Because I’m thinking with the pandemic, you know, it’s been years now and people are still experiencing the hangover of that, aren’t they, in their personal lives and at work?

 

, 06:11

Ross Anderson: Well, because it hasn’t gone away. So it’s still, in some ways it’s acute because it’s every day it’s there.

 

The chronic is once the event has passed, but I’m still stuck with ruminating about it. Obsessive thoughts startle response to the outside world, so it’s..My system is in a hyper aroused state and hence I’m reacting again and again and again to things which might have been quite normal before this thing happened. And chronic can be years.

 

, 06:44

Sarah McGuinness: I mean, we’re certianly living in a world where there are more and more traumatic events and whether we’re just more hyper aware of them because we’re so connected via the Internet, or whether it really is, you know, a post Covid world where there are just more events happening.

 

And so I guess what I’m seeing is organisations want to be more trauma informed, but there’s still a real reticence or discomfort from people in wanting to work through trauma in the workplace or know how to do it appropriately.

 

And is that what you’re seeing?

 

, 07:15

Ross Anderson: Very much so. I mean, it’s something you need to outsource quickly to professionals to come and do stuff.

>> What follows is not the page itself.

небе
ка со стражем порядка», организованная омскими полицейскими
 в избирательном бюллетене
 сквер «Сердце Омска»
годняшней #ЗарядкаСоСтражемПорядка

And I think there’s a topic we were talking about, about the role of leaders. I mean, we need to have mentally healthy, safe, safe workplaces. So there is the capacity to deal with this as a normal thing.

 

The psychological health is a normal part of being a human, not just that. We are sort of robotics who don’t have feelings.

 

And I love when Jacinda Ardern resigned when she was asked about leadership, and she said, the key thing is kindness. So the work that I do in leadership is about kindness and is about caring.

 

It’s seeing the whole person and being mindful of people’s wellbeing. So the trauma is something that we can respond to as an organisation or as a team, not just something we isolate the victims and send them off to get some sort of healing externally.

 

, 08:12

Sarah McGuinness: So it sounds to me like a preventative approach is really powerful. And it makes a really profound difference when we give leaders those skills to be able to respond to traumatic events.

 

Of course, the other side of it too, is then giving leaders the capacity to be able to respond. Because, you know, when you have nothing left in the tank, then it’s really hard to be able to use those skills that you’ve had learn. Right.

 

, 08:38

Ross Anderson: Leaders need to be having irregular wellbeing check-ins. The conversation is not just about the task, it’s about the person, how you doing, what’s happening, what’s going on that we actually care about? The Katzenbach and Smith team model.

 

The high performing teams actually care about each other. So the more we can get as a leader, you’re charged with the wellbeing of your people is one of your key responsibilities. I think the better it’ll be.

 

And having people who know psychological first aid and having access to the resources you might need in the event that something happens.

 

, 09:14

Sarah McGuinness: If someone was having a strong response to a traumatic event, what might be some of the symptoms that you would be looking out for?

 

, 09:24

Ross Anderson: The classic ones are easily startled, hypervigilant, tired. The things that you will see are easily startled, easily affected, short fuse.

 

Some derailing behaviours come out. What you won’t see is that the person’s ruminating about this all the time. They’re not sleeping well because they’re having nightmares, they’re reliving.

 

For some people, it’s a bit like there’s a record in their brain and the play button keeps being pushed and all of a sudden they’re back there again.

 

And that can be a smell or a taste or anything. So watch out for people a little bit more fragile, who are more forgetful, who are responding a little bit inappropriately.

 

And rather than just wiping it off as you’re being rude or you’re bad mannered or whatever, get a sense of what’s going on.

 

, 10:25

Sarah McGuinness: Can I test a word with you? You know, after the Christchurch earthquakes, there was a lot of focus on, you know, encouraging people to be resilient.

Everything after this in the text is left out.